• [What the task asks]: Return each line of the records below in which the string "Parker" turns up.

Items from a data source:
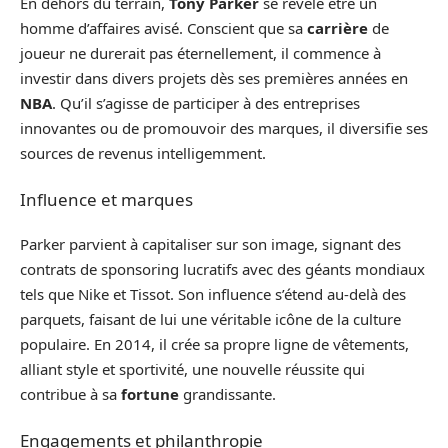
En dehors du terrain,
Tony Parker
se révèle être un
homme d’affaires avisé. Conscient que sa
carrière
de
joueur ne durerait pas éternellement, il commence à
investir dans divers projets dès ses premières années en
NBA
. Qu’il s’agisse de participer à des entreprises
innovantes ou de promouvoir des marques, il diversifie ses
sources de revenus intelligemment.
Influence et marques
Parker parvient à capitaliser sur son image, signant des
contrats de sponsoring lucratifs avec des géants mondiaux
tels que Nike et Tissot. Son influence s’étend au-delà des
parquets, faisant de lui une véritable icône de la culture
populaire. En 2014, il crée sa propre ligne de vêtements,
alliant style et sportivité, une nouvelle réussite qui
contribue à sa
fortune
grandissante.
Engagements et philanthropie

• [Result of the exercise]:
Tony Parker
Parker parvient à capitaliser sur son image, signant des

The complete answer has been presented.